昭和42(1967)年の明日5月30日に東洋工業=マツダがロータリー・エンジン車・コスモスポーツが発売しました。この頃の日本ではトヨタが昭和40(1965)年にスポーツ800、昭和42(1967)年に2000GT、日産も昭和44(1969)年にフェアレディZとイギリスのジャガーEタイプを思わせる流線形の車体のツーシーター・スポーツカーを市場に投入していてマツダはそこにロータリー・エンジンを搭載したコスモスポーツを投入したのです。
 初代コスモスポーツはトヨタのスポーツ800と2000GT、日産のフェアレディの前部にはあった空気取り入れ口をバンパーの下部に配する飛行機と言うよりも宇宙船を思わせるデザインで、1971年から放送された「帰ってきたウルトラマン」では車体の中央から左寄りに赤いストライプを入れただけでMAT(モンスター・アタック・チーム)の地上活動用車両(MATの日本本部は東京湾の海底にあった)・マットビハイクルとして使用されています。その前作のウルトラセブンでは地球防衛軍・ウルトラ警備隊の同様の車両は重装備のポインター(原型はクライスラー・エンペリアム・カスタムの中古車)だったのに比べても116.5センチの車高やロータリーエンジン特有の唸るようなエンジン音と共に近未来を感じさせる車体でした。ウルトラマンの科学特捜隊は銀塗りのシボレー・コルベアでしたが。

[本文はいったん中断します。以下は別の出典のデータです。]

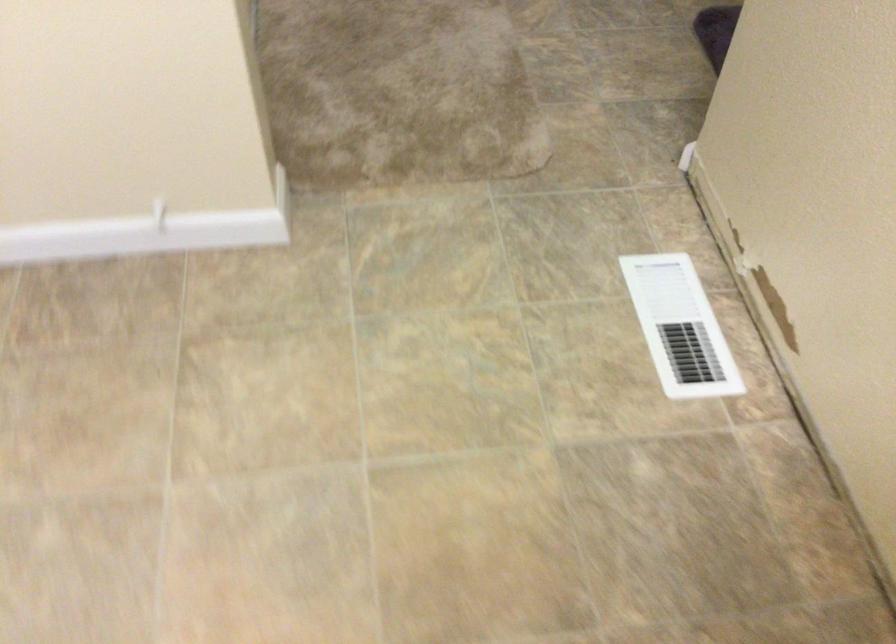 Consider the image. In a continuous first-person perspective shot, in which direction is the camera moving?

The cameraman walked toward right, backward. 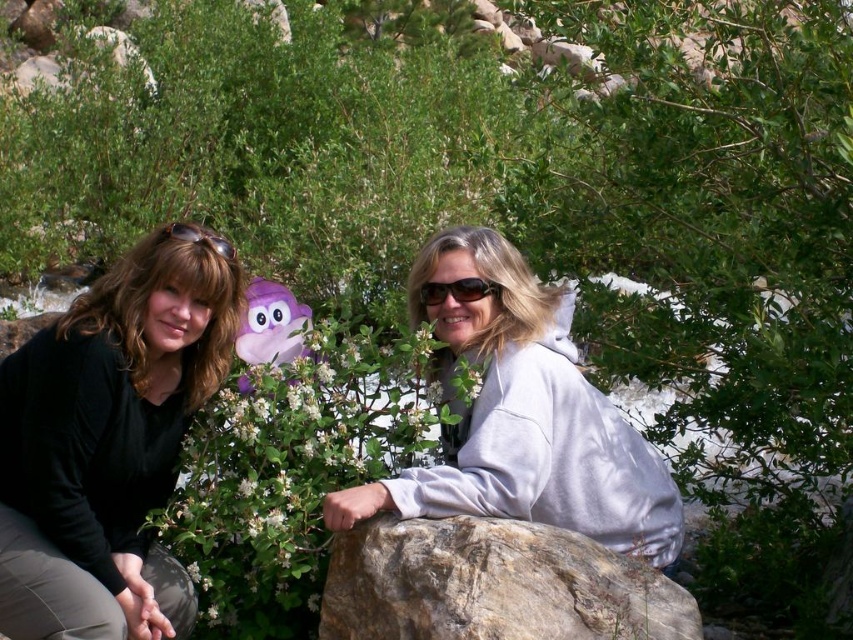 Based on the scene description, which object is smaller between the black matte shirt at lower left and the white fleece jacket at center?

ロータリーエンジンはそれまでの4サイクル・エンジンがピストンの上下運動で行う吸気・圧縮・燃焼・排気の4工程を三角形のローターをダルマ型の筒の中で回転させてで切れ間なく実施するため小型・軽量のエンジンで高出力・高速度を得ることができる。特に「低振動なので戦車に最適」と世界各国が早い段階から開発を進めていました。1957年に西ドイツのNSUとWankelが共同開発に成功してNSUが初のロータリー・エンジン搭載車・ヴァンケル・スパイダーを発売しましたが、円筒内部の金属摩耗の問題が解決できておらず2375台を売ったものの1回だけの限定車種になってしまいました。続いてNSUから特許権を譲り受けて開発に着手したのがマツダで金属摩耗の防止策の研究に全力を傾注した結果、エンジン主要部の鋳造法の改良と鋳造後の焼き入れ、さらに高強度のカーボン材にアルミを染み込ましたシールを貼り、摩耗しても容易に交換できる改良によってコスモスポーツの発売を実現しました。
しかし、コスモスポーツはロータリー・エンジンが絶え間なく吸気・圧縮・燃焼・排気を繰り返すが故に燃費が極めて悪く、その悪評が広まったため初期型の価格は大卒者の初任給が2万6千円だった時代に148万円でトヨタ2000GTの238万円の半額でもスポーツ800の59万円の3倍弱、フェアレディZの84万円の2倍弱で、販売台数は1176台とトヨタ2000GTの337台には勝ったもののトヨタ800の3131台、フェアレディZの8万台(アメリカでは55万台)には遠く及びませんでした。それでも同型のロータリー・エンジンを搭載したサバンナRX3は日本のツーリング・レースでのスカイラインGTRの50連勝を阻止しています。
結局、1970年のオイルショックが追い打ちをかけてロータリーエンジンの開発に社運を賭けていたマツダは経営危機に陥ってフォードに身売りすることになりました。2018年に販売を終了したRX8が最後の動力用ロータリー・エンジン搭載車になりました。